Reviews · JUNE 10, 2026
Microsoft ships seven MAI models, with MAI-Thinking-1 at 53% on SWE-Bench Pro and zero distillation
At Build 2026 in San Francisco, Microsoft AI unveiled a seven-model in-house family — led by a 35B-active-parameter MoE reasoning flagship trained from scratch — and put first-party silicon, GitHub Copilot defaults, and a Sonnet 4.6 preference claim on the line.
Microsoft AI used its Build 2026 keynote in San Francisco on June 2 to ship seven in-house MAI models at once, headlined by MAI-Thinking-1, a 35-billion-active-parameter sparse Mixture-of-Experts reasoning model with a 256K context window that the company says was trained from scratch, no distillation from a frontier partner involved. The framing is what matters. After $13 billion into OpenAI and $5 billion into Anthropic, Microsoft is now publicly arguing it can build alongside its suppliers rather than only on top of them.
"We believe the time has come for every company to just move from consuming a frontier model to fully participating at the frontier," Satya Nadella said onstage.
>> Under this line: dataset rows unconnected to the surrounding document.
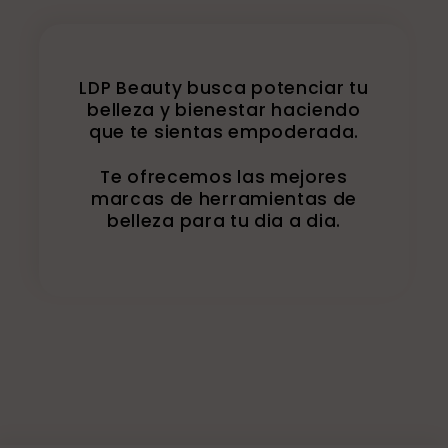
LDP Beauty busca potenciar tu
belleza y bienestar haciendo
que te sientas empoderada.
Te ofrecemos las mejores
marcas de herramientas de
belleza para tu dia a dia.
The line landed the day after Anthropic confidentially filed for IPO, and it's hard to read as anything other than a portfolio-wide hedge being made legible to investors.
The numbers Microsoft put on the board are the kind that get cited later. MAI-Thinking-1 posts 97.0% on AIME 2025, 94.5% on AIME 2026, and 53% on SWE-Bench Pro, which the keynote placed "right alongside Opus 4.6." On a blind side-by-side human evaluation across 1,276 single- and multi-turn tasks scored by Surge raters, Microsoft claims the model is preferred over Claude Sonnet 4.6.
Underneath the flagship, the family does the unglamorous work. MAI-Code-1-Flash, at 5 billion active parameters and 51% on SWE-Bench Pro, ships today as the default model in VS Code and the GitHub Copilot CLI. GitHub COO Kyle Daigle described it as "inference ultra-efficient," and CNBC called it Microsoft's "inaugural" model translating natural-language descriptions into source code. MAI-Image-2.5 and its Flash variant sit at #2 on the Arena image-edit leaderboard with a 1403±9 score, narrowly above Gemini 3 Pro Image Preview 2K (1388±3) and Gemini 3.1 Flash Image Preview / Nano Banana 2 (1389±4). MAI-Transcribe-1.5 leads in WER on 18 of 43 FLEURS languages, outperforming GPT-4o-Transcribe, Scribe v2, and Gemini 3.1 Flash Lite. MAI-Voice-2 covers 15 languages with watermarked outputs; MAI-Voice-2-Flash was announced but isn't shipping yet.
The silicon claim is where the strategy stops being abstract. Microsoft says MAI-Thinking-1 runs at a 1.4× performance-per-watt gain on its first-party Maia 200 versus NVIDIA's GB200, a figure separate from the 30% improvement Nadella cited earlier in the keynote. MAI-Thinking-1 is in private preview on Microsoft Foundry and routed through OpenRouter, Fireworks, and Baseten.
The arc here rhymes with Amazon's 2018 pivot from selling AWS compute to Anthropic and others toward Trainium and its own Titan models: invest in the suppliers, learn the workload, then build the substrate underneath them. Microsoft has now started the same maneuver in public, with benchmarks attached.